Duke will seek to present evidence demonstrating that its graduate students in their academic programs are not employees, and that the NLRB’s 2016 reasoning was incorrect.
“I was shocked to hear this,” says Matt Thomas, a co-chair of the Duke Graduate Student Union. “Graduate students have been making these historic wins at universities across the country since September, but also in the past couple years, and graduate students have had unions at private universities for several years now.”
The Duke Graduate Student Union, also referred to as the DGSU, advocates for graduate student workers, but is not formally recognized by the university and does not have collective bargaining rights to negotiate a contract.
The DGSU’s priorities in recent years have included seeking a raise in stipends to meet Durham’s growing cost of living.
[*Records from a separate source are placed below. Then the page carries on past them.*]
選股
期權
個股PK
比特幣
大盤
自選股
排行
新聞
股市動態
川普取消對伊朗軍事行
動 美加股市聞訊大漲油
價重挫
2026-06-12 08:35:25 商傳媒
The students have seen some recent wins. On the day DGSU announced its union drive in September, the university raised graduate student stipends to $38,000, just below the living wage for Durham of $39,000. Following an email campaign, the university reduced parking costs for graduate students.
Student leaders say they hope that union representation will allow them to continue to advocate for employee benefits on a regular basis for future generations, and to have union representation during complaints against faculty advisers or disciplinary hearings for student workers.
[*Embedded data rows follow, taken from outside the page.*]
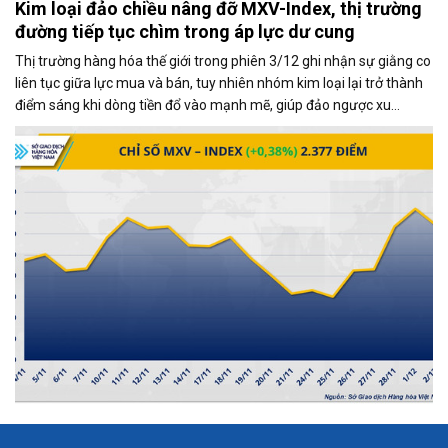
Kim loại đảo chiều nâng đỡ MXV-Index, thị trường
đường tiếp tục chìm trong áp lực dư cung
Thị trường hàng hóa thế giới trong phiên 3/12 ghi nhận sự giằng co
liên tục giữa lực mua và bán, tuy nhiên nhóm kim loại lại trở thành
điểm sáng khi dòng tiền đổ vào mạnh mẽ, giúp đảo ngược xu
hướng và kéo MXV-Index tăng gần 0,4%, đạt 2.377 điểm tại thời
điểm đóng cửa.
This month, the DGSU filed a petition to hold a union election. Student organizers say they had hoped to hold a vote by the end of March, and have more confidence they will win this time around.
More than a thousand students have signed union cards indicating their intent to vote for unionization, according to the DGSU. They are attempting to unionize 2,500 PhD students, and believe they have the numbers to succeed.
Earlier this week, Duke University interim provost Jennifer Francis emailed a statement to Duke graduate students and faculty opposing unionization:
“The university’s institutional position remains that Duke’s relationship with our students is centered on education, training, and mentorship, fundamentally different from that of employer to employee.”
“PhD students are not admitted to do a job; they are selected because of their potential to be exceptional scholars,” Francis said.
“It's just really disappointing to know that they're choosing this path,” says Anita Simha, a co-chair of the DGSU. “The main function of it is just going to be to really delay the process of us eventually winning our union and getting a contract.”
“I think that's really what Duke is doing. They're [saying], ‘we're just going to drag our feet and make this as hard as possible,’” says Jeffrey Hirsch, a law professor at UNC-Chapel Hill who specializes in labor relations law. “Which is what employers often times do, because delay is a significant hurdle to unions organizing.”
Hirsch says in order for Duke University to take their challenge to a court of law, it would likely first have to work its way through the NLRB’s own appeals process, starting with the regional board that ruled against Duke in 2017. He says that the board could order a union election.
“What's more likely than not to happen is probably within the next couple months, though, we'll be in an election,” Hirsch said.
Then, if students win the union election, Hirsch says Duke University could continue to appeal the decision to the NLRB in Washington, D.C. and to a federal appeals court, which could take years, he says.
“Duke is really… choosing the nuclear option,” says Simha. “When 45,000 graduate student workers across the country are organizing at this moment, Duke is trying to assert that we don't have the right to do that – and by extension, neither do any of them.”